SEOUL, Sept. 4 (Yonhap) -- South Korea's state-run think tank on Sunday revised down its 2011 growth project for the local economy to 4.1 percent, saying that the global economic slowdown will likely hurt the country's exports.
The revised estimate of Asia's fourth-largest economy is compared with a 4.4 percent forecast made in April, according to the Korea Institute of Finance (KIF).
"A delayed economic recovery in major advanced economies will likely crimp Korea's exports and volatile financial markets will dent households' room for spending," the KIF said.
The think tank's growth projection was lower than the government's forecast of a 4.5 percent expansion. The central bank's 2011 growth estimate stood at 4.3 percent.
Global economic situations are growing bleaker, raising concerns that the global economy may slide back into a recession, hit by the first-ever U.S. credit downgrade and lingering eurozone sovereign risks.

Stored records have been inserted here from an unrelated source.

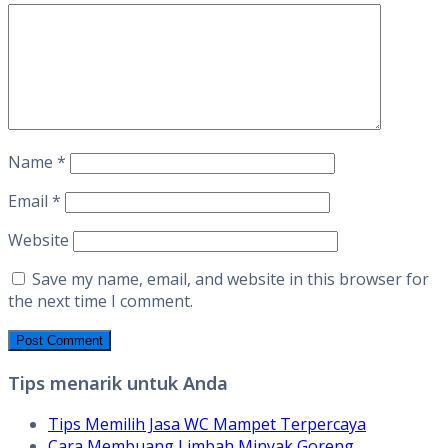
Name
*
Email
*
Website
Save my name, email, and website in this browser for
the next time I comment.
Tips menarik untuk Anda
Tips Memilih Jasa WC Mampet Terpercaya
Cara Membuang Limbah Minyak Goreng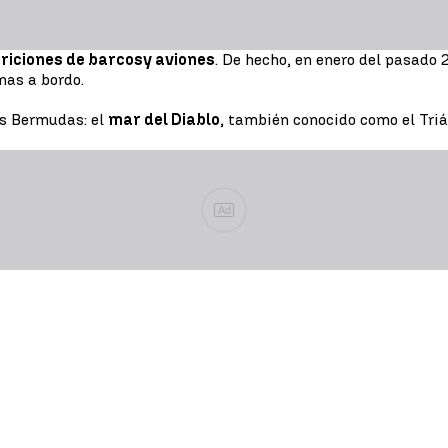
riciones de barcos
y aviones
. De hecho, en enero del pasado 
nas a bordo.
as Bermudas: el
mar del Diablo
, también conocido como el Triá
Ad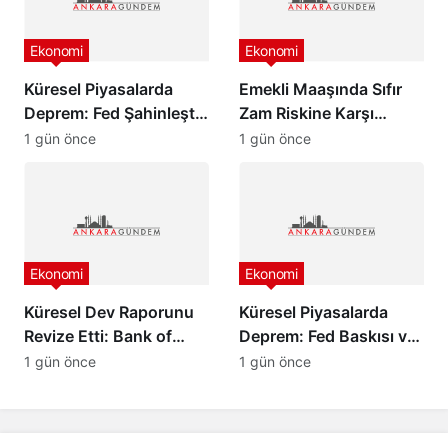
Ekonomi
Ekonomi
Küresel Piyasalarda
Emekli Maaşında Sıfır
Deprem: Fed Şahinleşti,
Zam Riskine Karşı
Değerli Metaller Çakıldı!
Formül: Ak Parti Meclis
1 gün önce
1 gün önce
Grubu Harekete Geçti!
Ekonomi
Ekonomi
Küresel Dev Raporunu
Küresel Piyasalarda
Revize Etti: Bank of
Deprem: Fed Baskısı ve
America’dan Türkiye
Barış Rüzgarları Altını
1 gün önce
1 gün önce
İçin İyimser Analiz!
Çakıttı!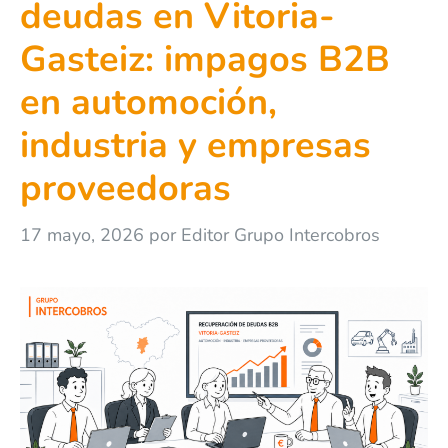
deudas en Vitoria-
Gasteiz: impagos B2B
en automoción,
industria y empresas
proveedoras
17 mayo, 2026
por
Editor Grupo Intercobros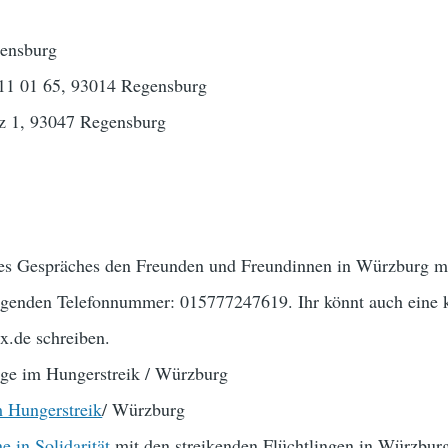
gensburg
h 11 01 65, 93014 Regensburg
tz 1, 93047 Regensburg
ures Gespräches den Freunden und Freundinnen in Würzburg mi
folgenden Telefonnummer: 015777247619. Ihr könnt auch eine 
x.de schreiben.
inge im Hungerstreik / Würzburg
m Hungerstreik
/ Würzburg
 in Solidarität
mit den streikenden Flüchtlingen in Würzbur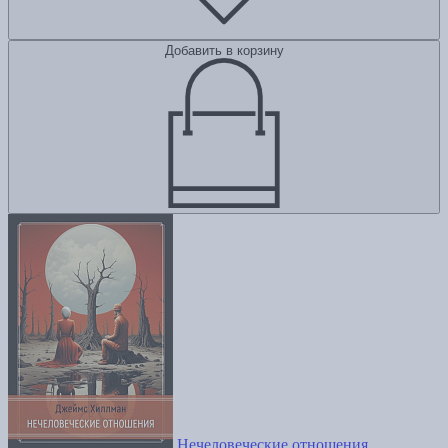
Добавить в корзину
Нечеловеческие отношения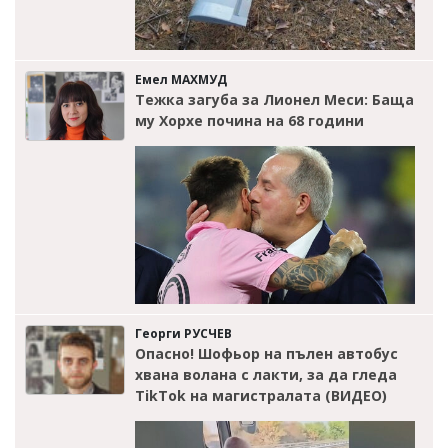
Емел МАХМУД
Тежка загуба за Лионел Меси: Баща
му Хорхе почина на 68 години
Георги РУСЧЕВ
Опасно! Шофьор на пълен автобус
хвана волана с лакти, за да гледа
TikTok на магистралата (ВИДЕО)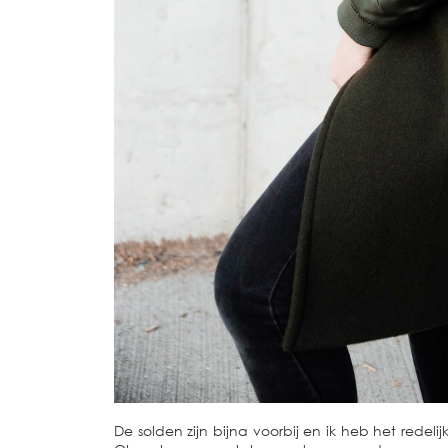
De solden zijn bijna voorbij en ik heb het redel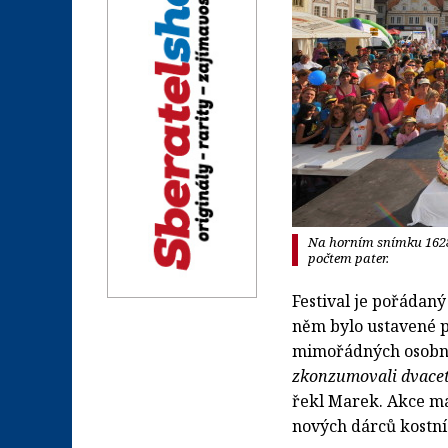
Na horním snímku 1628
počtem pater.
Festival je pořádan
něm bylo ustavené p
mimořádných osobno
zkonzumovali dvaceti
řekl Marek. Akce má i
nových dárců kostní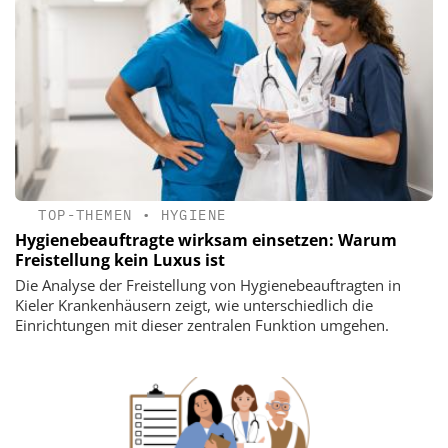
TOP-THEMEN
•
HYGIENE
Hygienebeauftragte wirksam einsetzen: Warum
Freistellung kein Luxus ist
Die Analyse der Freistellung von Hygienebeauftragten in
Kieler Krankenhäusern zeigt, wie unterschiedlich die
Einrichtungen mit dieser zentralen Funktion umgehen.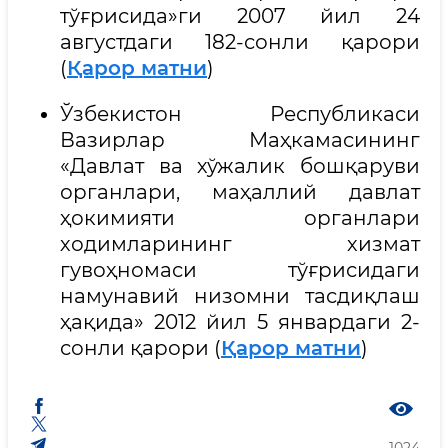
тўғрисида»ги 2007 йил 24
августдаги 182-сонли қарори
(
Қарор матни
)
Ўзбекистон Республикаси
Вазирлар Маҳкамасининг
«Давлат ва хўжалик бошқаруви
органлари, маҳаллий давлат
ҳокимияти органлари
ходимларининг хизмат
гувоҳномаси тўғрисидаги
намунавий низомни тасдиқлаш
ҳақида» 2012 йил 5 январдаги 2-
сонли қарори (
Қарор матни
)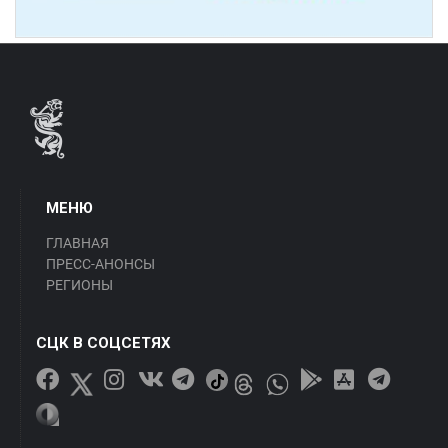
МЕНЮ
ГЛАВНАЯ
ПРЕСС-АНОНСЫ
РЕГИОНЫ
СЦК В СОЦСЕТЯХ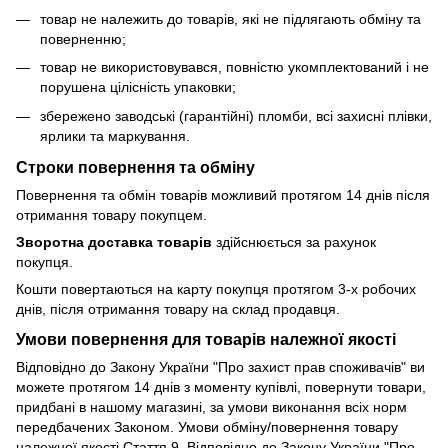
товар не належить до товарів, які не підлягають обміну та
поверненню;
товар не використовувався, повністю укомплектований і не
порушена цілісність упаковки;
збережено заводські (гарантійні) пломби, всі захисні плівки,
ярлики та маркування.
Строки повернення та обміну
Повернення та обмін товарів можливий протягом 14 днів після
отримання товару покупцем.
Зворотна доставка товарів
здійснюється за рахунок
покупця.
Кошти повертаються на карту покупця протягом 3-х робочих
днів, після отримання товару на склад продавця.
Умови повернення для товарів належної якості
Відповідно до Закону України "Про захист прав споживачів" ви
можете протягом 14 днів з моменту купівлі, повернути товари,
придбані в нашому магазині, за умови виконання всіх норм
передбачених Законом. Умови обміну/повернення товару
належної якості Стаття 9. Відповідно до Закону України "Про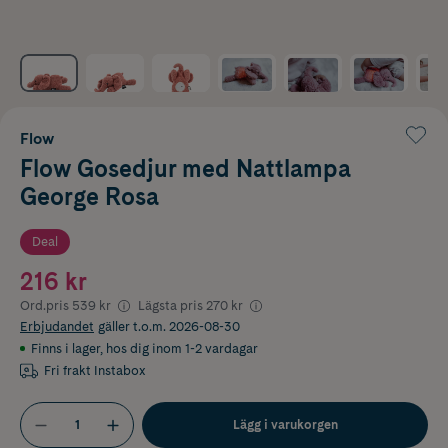
Flow
Flow Gosedjur med Nattlampa
George Rosa
Deal
216 kr
Ord.pris
539 kr
Lägsta pris
270 kr
Erbjudandet
gäller t.o.m. 2026-08-30
Finns i lager
,
hos dig inom 1-2 vardagar
Fri frakt Instabox
Lägg i varukorgen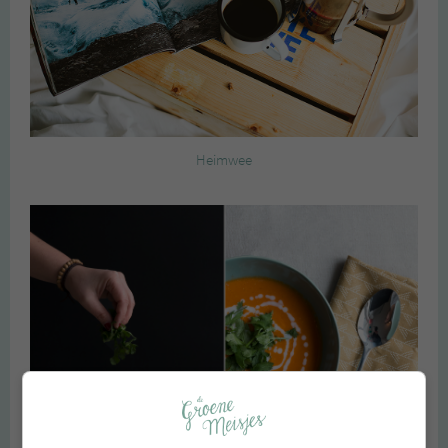
Heimwee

South Korea's exports, which account for about 50 percent of its economic output, are expected to grow 9.6 percent in the second half after expanding 13.3 percent in the first half.
Even amid strong economic growth in emerging markets, sputtering growth in advanced economies will curtail demand for Korean products, causing the annual growth of Korean exports to reach 11.3 percent this year. Last year, overseas shipments expanded 15.8 percent.
Recent trade data also fanned concerns about the slowing economy. South Korea's trade surplus shrank to US$821 million in August as record high imports overshadowed export gains.
The KIF, meanwhile, expected South Korea's consumer prices to grow 4.2 percent this year due to rising food prices and a hike in public utilities charges that are hovering above the 2011 economic growth rate.
"But if the global economic slowdown or financial market jitters cause oil prices to sharply fall, there is a chance that the growth of inflation may be capped," the KIF said.
The government and the Bank of Korea expected consumer prices to grow 4 percent this year, due to higher oil and food prices.
Korea's consumer prices rose a jaw-dropping 5.3 percent in August from a year earlier, the fastest in three years. Consumer inflation surpassed the BOK's upper ceiling of a 2-4 percent band for the eight straight month in August.
The think tank said that if the U.S. economy falls into a double-dip recession and the eurozone debt crisis eventually cripples its financial system, the growth of the Korean economy may fall to around the upper range of 3 percent in the worst-case scenario.